Segment Open

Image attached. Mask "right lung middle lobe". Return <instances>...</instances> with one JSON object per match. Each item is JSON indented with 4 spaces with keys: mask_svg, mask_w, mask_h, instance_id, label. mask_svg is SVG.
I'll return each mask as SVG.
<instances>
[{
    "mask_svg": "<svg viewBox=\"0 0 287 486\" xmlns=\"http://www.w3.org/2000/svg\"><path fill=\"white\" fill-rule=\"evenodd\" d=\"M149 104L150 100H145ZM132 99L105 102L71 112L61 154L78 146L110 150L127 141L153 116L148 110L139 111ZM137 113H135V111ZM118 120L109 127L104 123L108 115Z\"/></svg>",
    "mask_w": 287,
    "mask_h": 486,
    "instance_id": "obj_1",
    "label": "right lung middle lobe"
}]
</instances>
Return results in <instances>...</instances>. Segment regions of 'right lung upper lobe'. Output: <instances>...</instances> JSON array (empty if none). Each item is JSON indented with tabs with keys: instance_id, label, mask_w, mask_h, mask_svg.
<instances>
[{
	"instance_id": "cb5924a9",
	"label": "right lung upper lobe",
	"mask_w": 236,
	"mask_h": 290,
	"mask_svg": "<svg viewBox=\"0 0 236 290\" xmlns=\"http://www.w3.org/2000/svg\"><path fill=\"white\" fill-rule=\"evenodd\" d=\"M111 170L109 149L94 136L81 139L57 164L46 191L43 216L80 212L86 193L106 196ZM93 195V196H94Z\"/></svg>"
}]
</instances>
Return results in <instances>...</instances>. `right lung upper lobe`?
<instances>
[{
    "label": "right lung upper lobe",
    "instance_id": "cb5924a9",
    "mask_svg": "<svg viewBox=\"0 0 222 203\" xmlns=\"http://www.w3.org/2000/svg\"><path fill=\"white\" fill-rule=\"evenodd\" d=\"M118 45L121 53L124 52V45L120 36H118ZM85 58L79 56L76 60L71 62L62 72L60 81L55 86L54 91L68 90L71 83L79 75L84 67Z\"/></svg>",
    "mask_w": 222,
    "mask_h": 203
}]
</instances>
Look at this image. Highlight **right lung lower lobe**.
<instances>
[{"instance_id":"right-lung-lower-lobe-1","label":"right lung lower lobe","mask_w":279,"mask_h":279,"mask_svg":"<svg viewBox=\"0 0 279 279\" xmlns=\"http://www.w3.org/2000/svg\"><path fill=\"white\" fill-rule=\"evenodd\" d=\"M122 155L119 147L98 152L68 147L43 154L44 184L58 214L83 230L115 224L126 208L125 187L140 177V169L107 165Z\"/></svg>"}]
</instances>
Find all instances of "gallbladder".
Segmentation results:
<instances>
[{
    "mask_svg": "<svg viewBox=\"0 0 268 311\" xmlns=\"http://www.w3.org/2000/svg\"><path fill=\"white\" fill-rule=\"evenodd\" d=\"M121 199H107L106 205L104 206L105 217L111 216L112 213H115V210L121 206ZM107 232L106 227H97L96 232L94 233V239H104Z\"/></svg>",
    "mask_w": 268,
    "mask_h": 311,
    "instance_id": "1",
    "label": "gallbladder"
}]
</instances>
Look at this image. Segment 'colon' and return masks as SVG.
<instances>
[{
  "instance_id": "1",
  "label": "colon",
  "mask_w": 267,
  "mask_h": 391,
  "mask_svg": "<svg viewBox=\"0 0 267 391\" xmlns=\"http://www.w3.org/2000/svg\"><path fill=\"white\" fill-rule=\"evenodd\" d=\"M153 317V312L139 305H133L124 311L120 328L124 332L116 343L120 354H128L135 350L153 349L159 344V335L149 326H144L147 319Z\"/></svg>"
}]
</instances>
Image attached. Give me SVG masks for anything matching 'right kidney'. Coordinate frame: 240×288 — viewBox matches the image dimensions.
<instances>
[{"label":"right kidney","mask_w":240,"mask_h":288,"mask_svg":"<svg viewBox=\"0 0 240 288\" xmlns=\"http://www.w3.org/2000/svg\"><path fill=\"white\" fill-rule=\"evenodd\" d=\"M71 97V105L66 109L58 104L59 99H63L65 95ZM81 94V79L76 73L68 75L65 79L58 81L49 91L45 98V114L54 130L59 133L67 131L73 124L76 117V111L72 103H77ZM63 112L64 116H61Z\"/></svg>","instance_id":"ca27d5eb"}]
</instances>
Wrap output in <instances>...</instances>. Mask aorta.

Segment Closed

> **INSTRUCTIONS TO FOLLOW**: The response should consist of all the entries, reproduced word for word.

> **SOLUTION FOR THIS TASK**:
Image attached. Mask "right lung middle lobe". Return <instances>...</instances> with one JSON object per match. Each item is JSON indented with 4 spaces with keys: mask_svg, mask_w, mask_h, instance_id, label. mask_svg is SVG.
I'll return each mask as SVG.
<instances>
[{
    "mask_svg": "<svg viewBox=\"0 0 287 486\" xmlns=\"http://www.w3.org/2000/svg\"><path fill=\"white\" fill-rule=\"evenodd\" d=\"M149 104L150 100H145ZM132 99L105 102L71 112L61 154L78 146L110 150L127 141L153 116L148 110L139 111ZM137 113H135V111ZM118 120L109 127L104 123L108 115Z\"/></svg>",
    "mask_w": 287,
    "mask_h": 486,
    "instance_id": "obj_1",
    "label": "right lung middle lobe"
}]
</instances>
Return results in <instances>...</instances>. Segment regions of 'right lung upper lobe'. Output: <instances>...</instances> JSON array (empty if none). Each item is JSON indented with tabs with keys: instance_id, label, mask_w, mask_h, mask_svg.
<instances>
[{
	"instance_id": "cb5924a9",
	"label": "right lung upper lobe",
	"mask_w": 236,
	"mask_h": 290,
	"mask_svg": "<svg viewBox=\"0 0 236 290\" xmlns=\"http://www.w3.org/2000/svg\"><path fill=\"white\" fill-rule=\"evenodd\" d=\"M111 170L109 149L94 136L81 139L57 164L46 191L43 216L80 212L86 193L106 196ZM93 195V196H94Z\"/></svg>"
}]
</instances>
Return results in <instances>...</instances>. `right lung upper lobe`?
<instances>
[{
    "label": "right lung upper lobe",
    "instance_id": "cb5924a9",
    "mask_svg": "<svg viewBox=\"0 0 222 203\" xmlns=\"http://www.w3.org/2000/svg\"><path fill=\"white\" fill-rule=\"evenodd\" d=\"M118 45L121 53L124 52V45L120 36H118ZM85 58L79 56L76 60L71 62L62 72L60 81L55 86L54 91L68 90L71 83L79 75L84 67Z\"/></svg>",
    "mask_w": 222,
    "mask_h": 203
}]
</instances>
Look at this image. Highlight **right lung lower lobe**.
<instances>
[{"instance_id":"right-lung-lower-lobe-1","label":"right lung lower lobe","mask_w":279,"mask_h":279,"mask_svg":"<svg viewBox=\"0 0 279 279\" xmlns=\"http://www.w3.org/2000/svg\"><path fill=\"white\" fill-rule=\"evenodd\" d=\"M122 155L119 147L98 152L68 147L43 154L44 184L58 214L83 230L115 224L126 208L125 187L140 177V169L107 165Z\"/></svg>"}]
</instances>
Find all instances of "gallbladder".
Segmentation results:
<instances>
[{
    "mask_svg": "<svg viewBox=\"0 0 268 311\" xmlns=\"http://www.w3.org/2000/svg\"><path fill=\"white\" fill-rule=\"evenodd\" d=\"M121 199H107L106 205L104 206L105 217L111 216L112 213H115V210L121 206ZM107 232L106 227H97L96 232L94 233V239H104Z\"/></svg>",
    "mask_w": 268,
    "mask_h": 311,
    "instance_id": "1",
    "label": "gallbladder"
}]
</instances>
Look at this image. Segment 'colon' and return masks as SVG.
<instances>
[{
  "instance_id": "1",
  "label": "colon",
  "mask_w": 267,
  "mask_h": 391,
  "mask_svg": "<svg viewBox=\"0 0 267 391\" xmlns=\"http://www.w3.org/2000/svg\"><path fill=\"white\" fill-rule=\"evenodd\" d=\"M153 317V312L139 305H133L124 311L120 328L124 332L116 343L120 354H128L135 350L153 349L159 344V335L149 326H144L147 319Z\"/></svg>"
}]
</instances>
Image attached. Give me SVG masks for anything matching 'right kidney'. Coordinate frame: 240×288 — viewBox matches the image dimensions.
<instances>
[{"label":"right kidney","mask_w":240,"mask_h":288,"mask_svg":"<svg viewBox=\"0 0 240 288\" xmlns=\"http://www.w3.org/2000/svg\"><path fill=\"white\" fill-rule=\"evenodd\" d=\"M71 97V105L66 109L58 104L59 99H63L65 95ZM81 94V79L76 73L68 75L65 79L58 81L49 91L45 98V114L54 130L59 133L67 131L73 124L76 117V111L72 103H77ZM63 112L64 116H61Z\"/></svg>","instance_id":"ca27d5eb"}]
</instances>
Wrap output in <instances>...</instances>. Mask aorta.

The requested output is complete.